(Transcribed page contents)
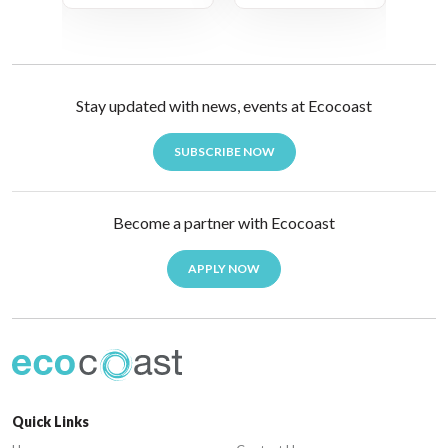
Stay updated with news, events at Ecocoast
SUBSCRIBE NOW
Become a partner with Ecocoast
APPLY NOW
Quick Links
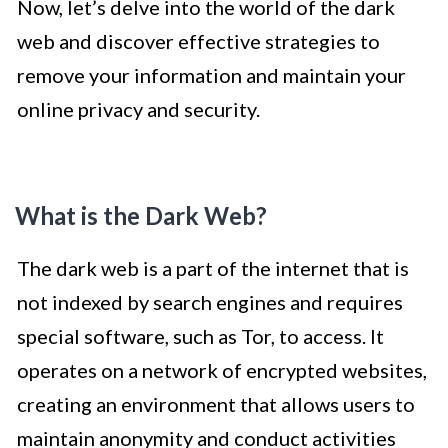
Now, let’s delve into the world of the dark
web and discover effective strategies to
remove your information and maintain your
online privacy and security.
What is the Dark Web?
The dark web is a part of the internet that is
not indexed by search engines and requires
special software, such as Tor, to access. It
operates on a network of encrypted websites,
creating an environment that allows users to
maintain anonymity and conduct activities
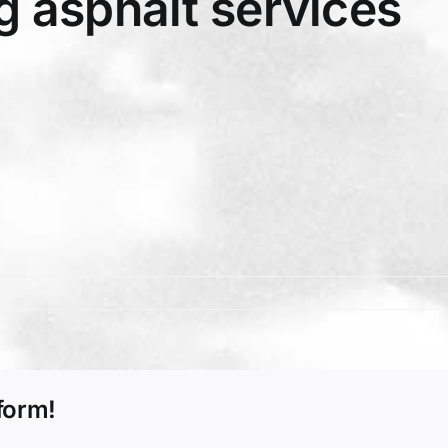
 asphalt services
form!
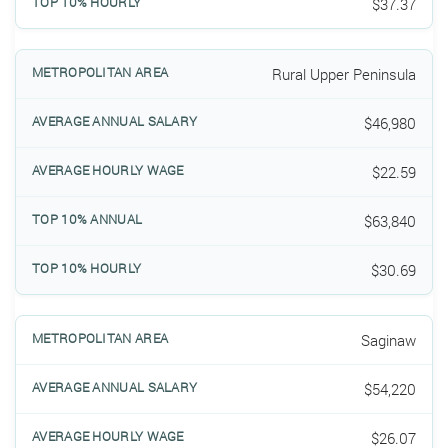
$37.37
Rural Upper Peninsula
$46,980
$22.59
$63,840
$30.69
Saginaw
$54,220
$26.07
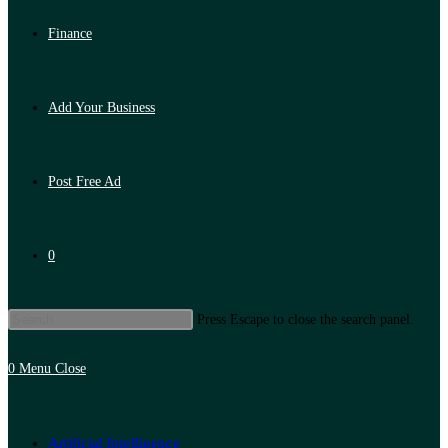
Finance
Add Your Business
Post Free Ad
0
Press Escape to close the search panel.
0
Menu
Close
Artificial Intelligence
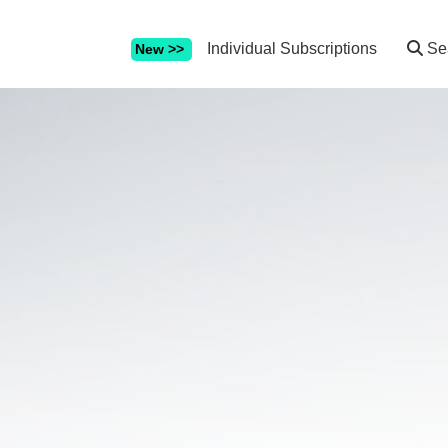
Individual Subscriptions
Se
New >>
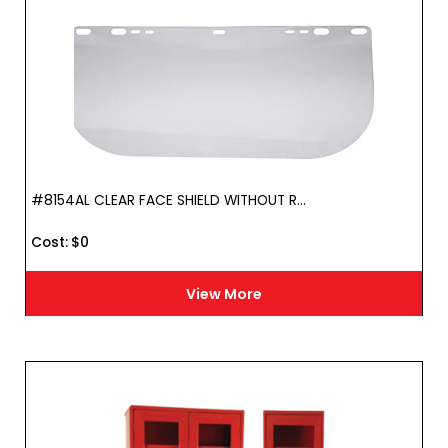
#8154AL CLEAR FACE SHIELD WITHOUT R...
Cost :
$
0
View More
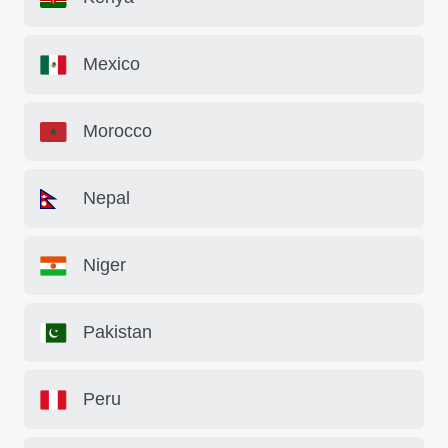
Mexico
Morocco
Nepal
Niger
Pakistan
Peru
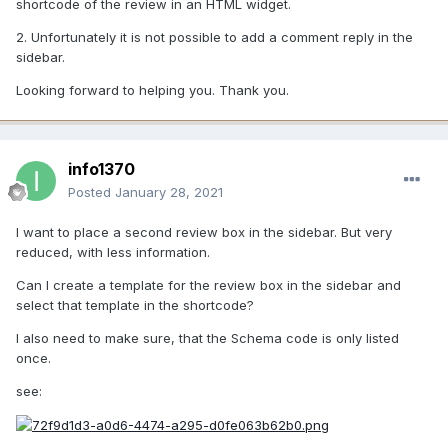
shortcode of the review in an HTML widget.
2. Unfortunately it is not possible to add a comment reply in the
sidebar.
Looking forward to helping you. Thank you.
info1370
Posted
January 28, 2021
I want to place a second review box in the sidebar. But very
reduced, with less information.
Can I create a template for the review box in the sidebar and
select that template in the shortcode?
I also need to make sure, that the Schema code is only listed
once.
see:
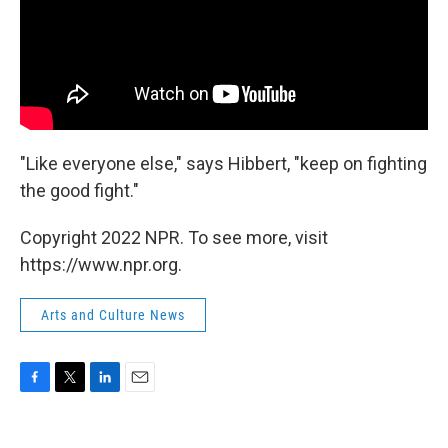
"Like everyone else," says Hibbert, "keep on fighting
the good fight."
Copyright 2022 NPR. To see more, visit
https://www.npr.org.
Arts and Culture News
F
T
L
E
a
w
i
m
c
i
n
a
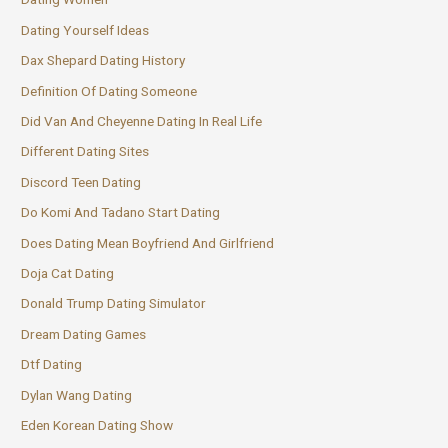
Dating Yourself Ideas
Dax Shepard Dating History
Definition Of Dating Someone
Did Van And Cheyenne Dating In Real Life
Different Dating Sites
Discord Teen Dating
Do Komi And Tadano Start Dating
Does Dating Mean Boyfriend And Girlfriend
Doja Cat Dating
Donald Trump Dating Simulator
Dream Dating Games
Dtf Dating
Dylan Wang Dating
Eden Korean Dating Show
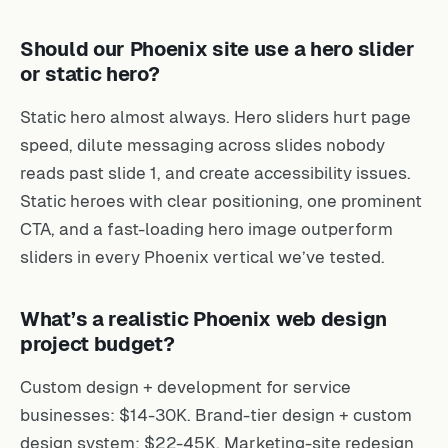
Should our Phoenix site use a hero slider
or static hero?
Static hero almost always. Hero sliders hurt page
speed, dilute messaging across slides nobody
reads past slide 1, and create accessibility issues.
Static heroes with clear positioning, one prominent
CTA, and a fast-loading hero image outperform
sliders in every Phoenix vertical we’ve tested.
What’s a realistic Phoenix web design
project budget?
Custom design + development for service
businesses: $14-30K. Brand-tier design + custom
design system: $22-45K. Marketing-site redesign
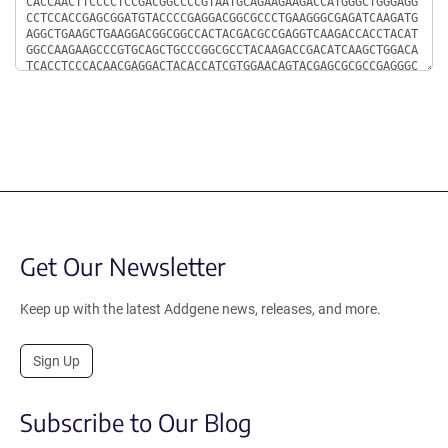
Get Our Newsletter
Keep up with the latest Addgene news, releases, and more.
Sign Up
Subscribe to Our Blog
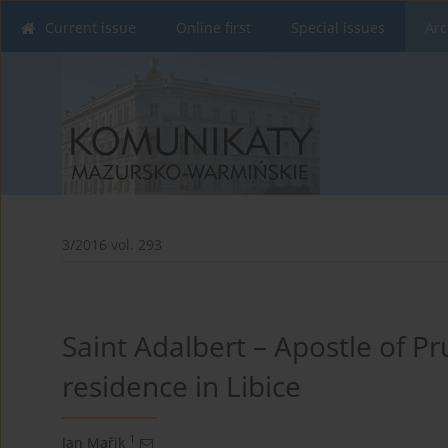
Current issue
Online first
Special issues
Arc
3/2016 vol. 293
Saint Adalbert – Apostle of P
residence in Libice
1
Jan Mařik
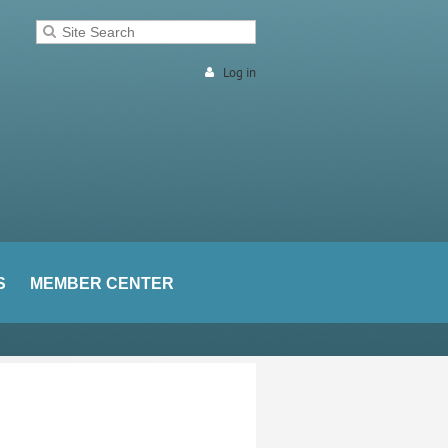
Log in
S
MEMBER CENTER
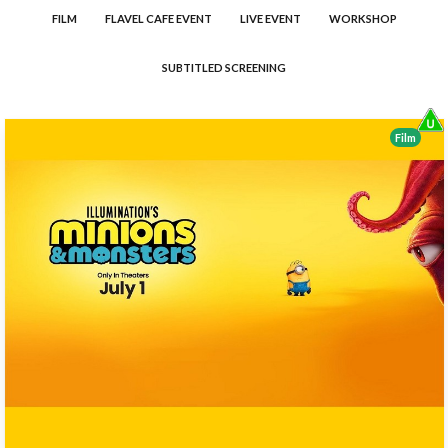
FILM
FLAVEL CAFE EVENT
LIVE EVENT
WORKSHOP
SUBTITLED SCREENING
Film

**DESCRIPTION OF THE TASK**
Please filter the data down to the lines containing the word "that".

**ANSWER SECTION**
The dark web is a part of the internet that is
creating an environment that allows users to
select that template in the shortcode?
I also need to make sure, that the Schema code is only listed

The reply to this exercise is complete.